Project Abstract: The long-term objective of my research is to understand the influence of hematopoietic-specific developmental programs on the repair DNA damage such as double strand breaks (DSBs) and the initial molecular events that lead to translocations, which are a hallmark of leukemia, lymphoma, and soft-tissue sarcomas. DSBs are highly recombinogenic, increasing the exchange of information between two homologous DNA duplexes by several orders of magnitude; thus, mammalian cells are potentially at risk for rearrangements arising during DSB repair. Chromosomal DSBs result following exposure to irradiation, alkylating agents, and topoisomerase II (topoII) inhibitors that are common therapies in the treatment of human cancers. Treatment regimens that include the topoII inhibitor etoposide are associated with one class of therapy-related acute myeloid leukemia (t-AML) and chromosomal translocations involving the mixed lineage leukemia (MLL) gene on chromosome band 11q23. Similarity of 11q23 MLL breakpoints in t-AML and infant leukemias suggests an association between de novo infant leukemia and in utero exposure to topoII inhibitors. The list of potential topo II inhibitors is extensive, and it remains unclear which of these compounds have a direct potential to induce the chromosomal translocations observed in the clinical setting. Using a unique genetic system to determine the potential for repair of DSBs within the breakpoint cluster regions of the 11q23 MLL gene and common partner genes to result in chromosomal translocations, this proposal will (1) determine the potential for exposure to topoII inhibitors to initiate chromosomal rearrangements within the breakpoint cluster region of the MLL and AF9 genes similar to those observed in the clinical setting; and (2) create a targeted mouse model to determine in vivo the potential for exposure to topoII inhibitors to initiate chromosomal rearrangements within the breakpoint cluster region of the MLL and AF9 genes as measured by the presence of MLL-AF9 genome rearrangements in bone marrow and peripheral blood. These unique approaches in both ex vivo cell culture and in vivo mouse models will provide significant insight into the initiation of potentially oncogenic chromosomal rearrangements and leukemogenesis. Unraveling the etiology and consequences of translocations may lead to new approaches to therapy and prevention.
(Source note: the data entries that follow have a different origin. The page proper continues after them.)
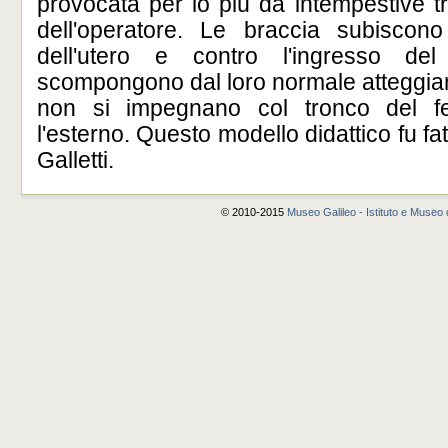
provocata per lo più da intempestive tr
dell'operatore. Le braccia subiscono 
dell'utero e contro l'ingresso de
scompongono dal loro normale atteggiam
non si impegnano col tronco del f
l'esterno. Questo modello didattico fu f
Galletti.
© 2010-2015
Museo Galileo - Istituto e Museo d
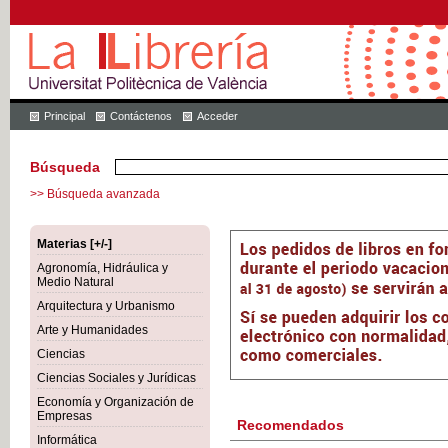
Principal
Contáctenos
Acceder
Búsqueda
>> Búsqueda avanzada
Materias [+/-]
Agronomía, Hidráulica y
Medio Natural
Arquitectura y Urbanismo
Arte y Humanidades
Ciencias
Ciencias Sociales y Jurídicas
Economía y Organización de
Empresas
Recomendados
Informática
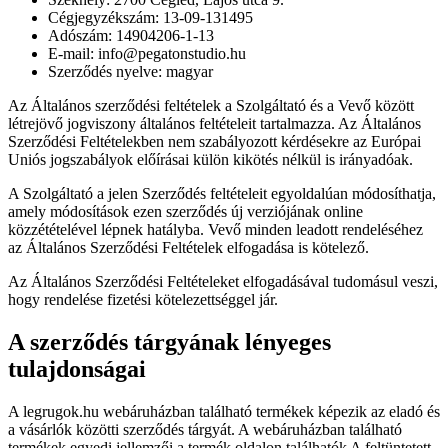
Cégjegyzékszám: 13-09-131495
Adószám: 14904206-1-13
E-mail: info@pegatonstudio.hu
Szerződés nyelve: magyar
Az Általános szerződési feltételek a Szolgáltató és a Vevő között
létrejövő jogviszony általános feltételeit tartalmazza. Az Általános
Szerződési Feltételekben nem szabályozott kérdésekre az Európai
Uniós jogszabályok előírásai külön kikötés nélkül is irányadóak.
A Szolgáltató a jelen Szerződés feltételeit egyoldalúan módosíthatja,
amely módosítások ezen szerződés új verziójának online
közzétételével lépnek hatályba. Vevő minden leadott rendeléséhez
az Általános Szerződési Feltételek elfogadása is kötelező.
Az Általános Szerződési Feltételeket elfogadásával tudomásul veszi,
hogy rendelése fizetési kötelezettséggel jár.
A szerződés tárgyának lényeges
tulajdonságai
A legrugok.hu webáruházban található termékek képezik az eladó és
a vásárlók közötti szerződés tárgyát. A webáruházban található
termékek egyedi jellemzői a termék oldalon találhatók A feltüntetett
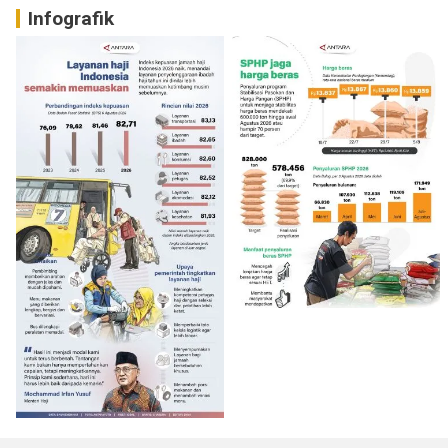
Infografik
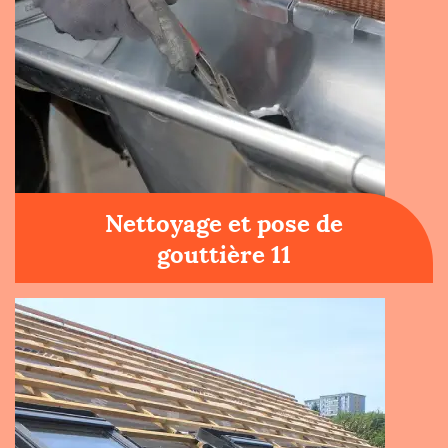
Nettoyage et pose de
gouttière 11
项目摘要： 我研究的长期目标是了解特定于造血细胞的 修复DNA损伤，如双链断裂(DSB)和 导致易位的初始分子事件，这是白血病、淋巴瘤和 软组织肉瘤。DSB是高度重组的，增加了相互之间的信息交换 两个同源DNA双链体相差几个数量级；因此，哺乳动物细胞有可能 在DSB修复过程中出现重新安排的风险。暴露于空气中的染色体DSB 放射、烷化剂和拓扑异构酶II(TopoII)抑制剂是 人类癌症的治疗。包含TopoII抑制剂依托泊苷的治疗方案如下 与一类治疗相关的急性髓系白血病(t-AML)和染色体相关 染色体11q23带上涉及混合系白血病(MLL)基因的易位。 T-AML和婴儿白血病中11q23 MLL断裂点的相似性表明 新生婴儿白血病和宫内暴露于TopoII抑制剂。潜在的TOPO II抑制剂名单 是广泛存在的，目前尚不清楚这些化合物中哪些有直接潜在的诱导 临床环境中观察到的染色体易位。使用独特的遗传系统 确定11q23 MLL基因断裂点簇区内双链断裂的修复潜力 和共同的伴侣基因导致染色体易位，这一提议将确定(1) 暴露于TopoII抑制剂以启动细胞内染色体重排的可能性 MLL和AF9基因的断裂点聚集区与临床中观察到的相似； 以及(2)建立靶向小鼠模型以在体内确定暴露于TopoII的可能性 在MLL的断点簇区内启动染色体重排的抑制剂和 通过骨髓和骨髓中存在MLL-AF9基因组重排来检测AF9基因 外周血液。这些在体外细胞培养和体内小鼠模型中的独特方法将 对潜在致癌的染色体重排的启动和 白血病的发生。解开易位的病因和后果可能会带来新的 治疗和预防的方法。